=== DATA TO PROCESS ===
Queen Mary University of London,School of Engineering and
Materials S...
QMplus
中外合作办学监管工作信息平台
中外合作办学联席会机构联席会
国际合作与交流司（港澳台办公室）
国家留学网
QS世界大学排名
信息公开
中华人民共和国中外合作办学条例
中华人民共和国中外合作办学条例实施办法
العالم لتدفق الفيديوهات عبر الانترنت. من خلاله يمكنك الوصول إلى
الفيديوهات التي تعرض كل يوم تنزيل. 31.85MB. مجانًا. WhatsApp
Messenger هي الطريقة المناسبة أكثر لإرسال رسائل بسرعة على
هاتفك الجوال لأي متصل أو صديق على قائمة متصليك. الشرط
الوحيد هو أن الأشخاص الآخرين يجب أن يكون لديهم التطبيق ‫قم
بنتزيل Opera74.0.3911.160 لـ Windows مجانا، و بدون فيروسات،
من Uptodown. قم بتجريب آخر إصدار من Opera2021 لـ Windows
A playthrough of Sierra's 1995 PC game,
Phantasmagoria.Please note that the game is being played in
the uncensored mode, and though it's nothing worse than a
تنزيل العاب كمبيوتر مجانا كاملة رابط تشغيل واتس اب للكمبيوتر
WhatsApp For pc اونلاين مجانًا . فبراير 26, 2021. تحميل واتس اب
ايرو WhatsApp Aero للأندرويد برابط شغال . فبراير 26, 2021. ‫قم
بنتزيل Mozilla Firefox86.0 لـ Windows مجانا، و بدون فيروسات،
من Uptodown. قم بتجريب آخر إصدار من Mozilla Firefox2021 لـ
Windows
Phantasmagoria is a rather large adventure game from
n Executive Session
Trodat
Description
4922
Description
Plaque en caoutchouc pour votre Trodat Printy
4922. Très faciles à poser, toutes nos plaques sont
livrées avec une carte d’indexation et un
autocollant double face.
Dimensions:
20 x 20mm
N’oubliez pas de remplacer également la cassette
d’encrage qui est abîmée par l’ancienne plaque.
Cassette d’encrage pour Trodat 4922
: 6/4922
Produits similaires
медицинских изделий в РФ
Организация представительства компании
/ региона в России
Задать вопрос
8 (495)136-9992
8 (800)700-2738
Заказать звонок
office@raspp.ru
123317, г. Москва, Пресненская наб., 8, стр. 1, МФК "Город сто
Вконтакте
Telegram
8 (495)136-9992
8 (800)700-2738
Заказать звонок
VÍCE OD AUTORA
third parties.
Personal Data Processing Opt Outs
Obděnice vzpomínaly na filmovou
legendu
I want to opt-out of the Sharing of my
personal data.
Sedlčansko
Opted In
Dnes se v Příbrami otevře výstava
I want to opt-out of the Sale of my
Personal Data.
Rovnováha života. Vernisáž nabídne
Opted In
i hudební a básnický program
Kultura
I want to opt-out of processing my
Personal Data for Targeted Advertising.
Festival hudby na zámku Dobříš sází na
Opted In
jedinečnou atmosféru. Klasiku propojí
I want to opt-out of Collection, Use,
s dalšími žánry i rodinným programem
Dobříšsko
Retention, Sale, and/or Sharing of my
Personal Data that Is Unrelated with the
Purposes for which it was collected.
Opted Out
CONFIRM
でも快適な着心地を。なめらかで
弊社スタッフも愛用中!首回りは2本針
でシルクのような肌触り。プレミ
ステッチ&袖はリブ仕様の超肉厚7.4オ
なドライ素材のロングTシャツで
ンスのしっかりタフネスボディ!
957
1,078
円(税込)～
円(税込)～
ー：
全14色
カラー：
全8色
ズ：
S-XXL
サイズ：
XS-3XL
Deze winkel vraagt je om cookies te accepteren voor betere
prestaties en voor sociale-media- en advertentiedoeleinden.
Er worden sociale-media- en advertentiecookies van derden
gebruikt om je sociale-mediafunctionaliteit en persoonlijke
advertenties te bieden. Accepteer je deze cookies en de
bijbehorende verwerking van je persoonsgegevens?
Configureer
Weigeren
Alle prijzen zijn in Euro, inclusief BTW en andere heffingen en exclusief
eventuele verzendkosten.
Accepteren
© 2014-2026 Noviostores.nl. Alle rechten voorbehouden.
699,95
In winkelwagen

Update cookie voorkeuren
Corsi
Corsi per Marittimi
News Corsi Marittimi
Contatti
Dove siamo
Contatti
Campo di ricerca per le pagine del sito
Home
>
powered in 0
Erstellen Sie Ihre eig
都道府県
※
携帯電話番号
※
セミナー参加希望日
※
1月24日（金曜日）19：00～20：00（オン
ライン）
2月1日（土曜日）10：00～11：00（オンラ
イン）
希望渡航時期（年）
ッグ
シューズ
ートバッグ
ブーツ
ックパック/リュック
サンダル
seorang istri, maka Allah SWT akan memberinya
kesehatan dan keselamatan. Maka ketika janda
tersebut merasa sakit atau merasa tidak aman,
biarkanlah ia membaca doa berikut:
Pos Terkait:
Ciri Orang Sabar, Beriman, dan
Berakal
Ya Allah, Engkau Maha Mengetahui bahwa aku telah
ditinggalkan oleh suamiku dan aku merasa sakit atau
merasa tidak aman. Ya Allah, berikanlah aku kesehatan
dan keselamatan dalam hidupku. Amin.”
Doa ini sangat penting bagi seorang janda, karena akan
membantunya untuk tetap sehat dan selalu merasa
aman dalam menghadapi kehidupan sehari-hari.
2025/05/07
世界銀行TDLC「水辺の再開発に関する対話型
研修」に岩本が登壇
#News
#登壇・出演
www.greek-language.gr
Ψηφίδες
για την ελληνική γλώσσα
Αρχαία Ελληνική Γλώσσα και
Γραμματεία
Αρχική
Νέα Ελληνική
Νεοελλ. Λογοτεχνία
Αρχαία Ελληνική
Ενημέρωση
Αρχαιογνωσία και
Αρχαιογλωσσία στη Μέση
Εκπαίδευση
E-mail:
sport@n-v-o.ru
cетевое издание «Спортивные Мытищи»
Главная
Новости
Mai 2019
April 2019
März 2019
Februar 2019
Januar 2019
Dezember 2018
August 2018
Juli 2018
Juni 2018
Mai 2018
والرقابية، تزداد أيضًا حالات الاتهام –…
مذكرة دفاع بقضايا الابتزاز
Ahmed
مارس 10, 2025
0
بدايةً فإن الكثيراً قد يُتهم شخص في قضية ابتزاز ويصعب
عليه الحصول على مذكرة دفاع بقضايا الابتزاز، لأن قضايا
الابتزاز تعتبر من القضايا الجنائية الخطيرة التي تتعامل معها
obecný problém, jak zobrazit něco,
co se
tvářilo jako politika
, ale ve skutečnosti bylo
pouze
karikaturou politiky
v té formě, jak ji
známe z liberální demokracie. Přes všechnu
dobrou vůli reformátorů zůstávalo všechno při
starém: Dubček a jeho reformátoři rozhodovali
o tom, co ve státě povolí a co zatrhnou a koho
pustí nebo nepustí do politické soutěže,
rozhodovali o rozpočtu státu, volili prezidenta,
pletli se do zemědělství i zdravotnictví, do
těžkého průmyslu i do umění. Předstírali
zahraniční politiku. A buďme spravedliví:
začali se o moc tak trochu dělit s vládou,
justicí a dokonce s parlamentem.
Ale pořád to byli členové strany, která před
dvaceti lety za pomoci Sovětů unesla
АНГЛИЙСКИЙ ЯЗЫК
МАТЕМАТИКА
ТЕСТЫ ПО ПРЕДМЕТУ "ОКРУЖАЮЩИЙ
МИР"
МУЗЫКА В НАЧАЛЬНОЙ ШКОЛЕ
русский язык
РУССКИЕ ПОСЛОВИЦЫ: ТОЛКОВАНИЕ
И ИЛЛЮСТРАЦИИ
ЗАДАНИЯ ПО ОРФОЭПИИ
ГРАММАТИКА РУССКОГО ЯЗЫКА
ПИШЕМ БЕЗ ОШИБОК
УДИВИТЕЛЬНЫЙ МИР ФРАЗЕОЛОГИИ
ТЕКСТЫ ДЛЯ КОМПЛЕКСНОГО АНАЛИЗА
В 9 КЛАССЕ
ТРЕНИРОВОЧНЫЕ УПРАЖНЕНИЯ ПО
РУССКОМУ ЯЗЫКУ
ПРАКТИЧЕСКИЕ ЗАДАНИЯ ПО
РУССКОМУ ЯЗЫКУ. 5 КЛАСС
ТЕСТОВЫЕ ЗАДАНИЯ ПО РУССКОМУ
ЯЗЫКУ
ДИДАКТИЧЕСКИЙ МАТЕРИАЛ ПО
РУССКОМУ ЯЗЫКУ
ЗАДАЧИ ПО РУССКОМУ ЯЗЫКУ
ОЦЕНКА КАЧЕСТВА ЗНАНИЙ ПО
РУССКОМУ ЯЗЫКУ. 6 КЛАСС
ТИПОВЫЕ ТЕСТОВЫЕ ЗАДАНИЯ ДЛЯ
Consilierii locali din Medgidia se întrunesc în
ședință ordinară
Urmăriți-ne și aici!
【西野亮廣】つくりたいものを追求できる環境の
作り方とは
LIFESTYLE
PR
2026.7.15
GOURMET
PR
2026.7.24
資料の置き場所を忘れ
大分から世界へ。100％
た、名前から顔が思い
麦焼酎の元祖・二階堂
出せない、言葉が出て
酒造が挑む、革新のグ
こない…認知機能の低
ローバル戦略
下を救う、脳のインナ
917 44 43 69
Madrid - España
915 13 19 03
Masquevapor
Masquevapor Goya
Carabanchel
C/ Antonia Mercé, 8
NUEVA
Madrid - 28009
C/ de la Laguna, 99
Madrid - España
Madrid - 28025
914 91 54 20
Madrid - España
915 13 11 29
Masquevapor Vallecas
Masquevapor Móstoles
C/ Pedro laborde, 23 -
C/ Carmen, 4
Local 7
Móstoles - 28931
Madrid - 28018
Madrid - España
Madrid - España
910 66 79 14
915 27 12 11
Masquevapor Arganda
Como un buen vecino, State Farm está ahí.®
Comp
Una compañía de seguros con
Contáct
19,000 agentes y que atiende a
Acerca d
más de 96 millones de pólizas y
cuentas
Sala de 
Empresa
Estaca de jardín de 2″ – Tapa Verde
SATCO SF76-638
===
:: GOAL OF THE EXERCISE ::
Go through the entries above and count the lines containing the string "Marittimi". Give only that number.

:: WRITTEN ANSWER ::
2